Un socle européen pour le chanvre agricole

La politique agricole commune soutient un chanvre industriel issu de variétés inscrites au catalogue commun et dont le THC est inférieur à 0,3 %. La Commission européenne indique que 116 variétés de chanvre figuraient au catalogue en 2024. Cela concerne la culture et l’accès à certains soutiens agricoles ; ce n’est pas une autorisation uniforme de fabriquer et vendre toute préparation riche en cannabinoïdes.

Le droit des marchandises s’articule avec des objectifs de sécurité. Un État peut contrôler une marchandise pour une raison de santé publique, à condition de justifier sa mesure et de respecter le droit de l’Union. Les décisions de justice, notamment l’arrêt Kanavape (19 novembre 2020) de la Cour de justice de l’Union européenne, ont rappelé que le CBD n’était pas assimilable automatiquement à un stupéfiant lorsqu’il est issu de la plante entière légalement produite. Elles n’ont pas établi une liste unique de produits prêts à consommer.

Les aliments : le dossier « novel food »

La Commission classe le cannabidiol et d’autres cannabinoïdes parmi les nouveaux aliments lorsque leur consommation significative dans l’Union avant le 15 mai 1997 n’est pas établie. Une denrée ou un complément alimentaire exige alors une autorisation selon le règlement (UE) 2015/2283. Plusieurs procédures CBD ont été closes en 2022 sans inscription sur la liste de l’Union : une clôture n’est pas une autorisation de commercialisation générale.

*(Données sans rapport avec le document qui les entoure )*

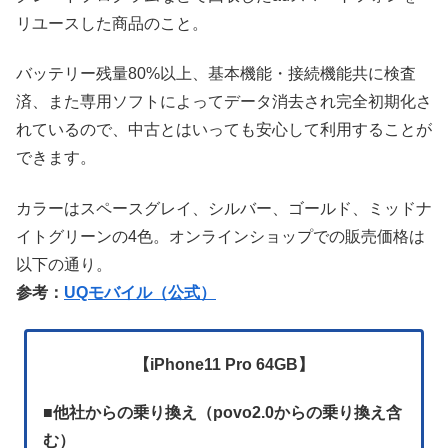
リユースした商品のこと。
バッテリー残量80%以上、基本機能・接続機能共に検査
済、また専用ソフトによってデータ消去され完全初期化さ
れているので、中古とはいっても安心して利用することが
できます。
カラーはスペースグレイ、シルバー、ゴールド、ミッドナ
イトグリーンの4色。オンラインショップでの販売価格は
以下の通り。
参考：
UQモバイル（公式）
【iPhone11 Pro 64GB】
■
他社からの乗り換え（povo2.0からの乗り換え含
む）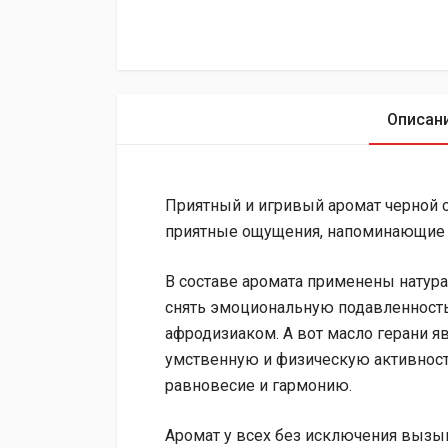
Описан
Приятный и игривый аромат черной с
приятные ощущения, напоминающие 
В составе аромата применены натур
снять эмоциональную подавленность 
афродизиаком. А вот масло герани 
умственную и физическую активност
равновесие и гармонию.
Аромат у всех без исключения вызы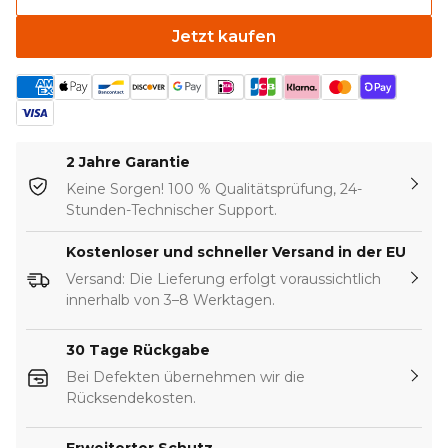
Jetzt kaufen
2 Jahre Garantie
Keine Sorgen! 100 % Qualitätsprüfung, 24-
Stunden-Technischer Support.
Kostenloser und schneller Versand in der EU
Versand: Die Lieferung erfolgt voraussichtlich
innerhalb von 3–8 Werktagen.
30 Tage Rückgabe
Bei Defekten übernehmen wir die
Rücksendekosten.
Erweiterter Schutz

Cette situation explique les écarts observés entre des rayons nationaux : un produit vendu en ligne dans un pays n’est pas nécessairement admissible dans un autre. La reconnaissance mutuelle a des limites lorsqu’une exigence harmonisée ou une protection sanitaire s’applique. Les professionnels doivent vérifier la fiche de statut de l’ingrédient, l’usage prévu, les teneurs et la position de l’autorité du pays de destination.

Fleurs, THC et politiques de cannabis

Les limites de THC dans les cultures ne se traduisent pas en une limite identique pour chaque produit. Certains pays tolèrent des fleurs de chanvre sous conditions ; d’autres les contrôlent davantage ou distinguent la vente, la possession et l’usage. Les politiques du cannabis à usage non médical ont évolué dans plusieurs États membres, mais l’Agence de l’Union européenne sur les drogues rappelle que la vente récréative n’est pas un régime européen harmonisé. Les expérimentations et associations autorisées dans quelques pays ne valent pas modèle transfrontalier.

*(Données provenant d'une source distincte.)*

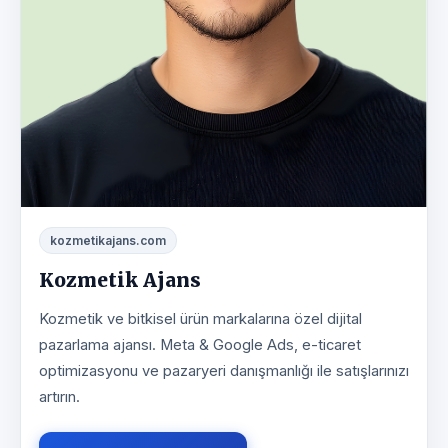
kozmetikajans.com
Kozmetik Ajans
Kozmetik ve bitkisel ürün markalarına özel dijital
pazarlama ajansı. Meta & Google Ads, e-ticaret
optimizasyonu ve pazaryeri danışmanlığı ile satışlarınızı
artırın.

Le cannabis médical obéit lui aussi à des procédures nationales : prescription, indication, importation et statut du médicament peuvent diverger. Il ne faut pas confondre un médicament autorisé contenant un cannabinoïde avec une huile de bien-être vendue comme produit de consommation.

Une Europe des contrôles et de l’information

Pour un importateur, les questions pratiques sont nombreuses : produit fini ou matière première, statut alimentaire ou cosmétique, tests sur le THC total, contaminants, étiquetage dans la langue du pays, transport et publicité. Un certificat d’analyse est utile mais ne remplace pas une autorisation, une notification ou un dossier de sécurité lorsque la loi l’exige.

Le Royaume-Uni, la Suisse et les pays de l’Espace économique européen ne forment pas un bloc réglementaire identique à l’Union. Un site livrant « partout en Europe » doit donc expliciter les destinations couvertes, plutôt que suggérer une conformité universelle.

Prudence — information datée. Les autorités révisent listes, seuils et décisions. Avant tout achat transfrontalier, export ou mise en rayon, consultez les textes du pays de destination, le catalogue Novel Food et l’autorité nationale. Le présent panorama ne remplace pas un avis juridique ou douanier.

Pour les consommateurs, l’approche la plus sûre est de regarder le pays d’achat et celui de transport, la catégorie du produit et la présence de THC ou d’autres cannabinoïdes. Une photo d’étiquette ou la mention « EU » ne suffit pas à prouver la conformité.

Sources

Note éditoriale

Contenu informatif publié le 15 septembre 2026. Il ne remplace ni un avis médical ni un conseil juridique. Les règles peuvent évoluer : vérifiez les textes en vigueur.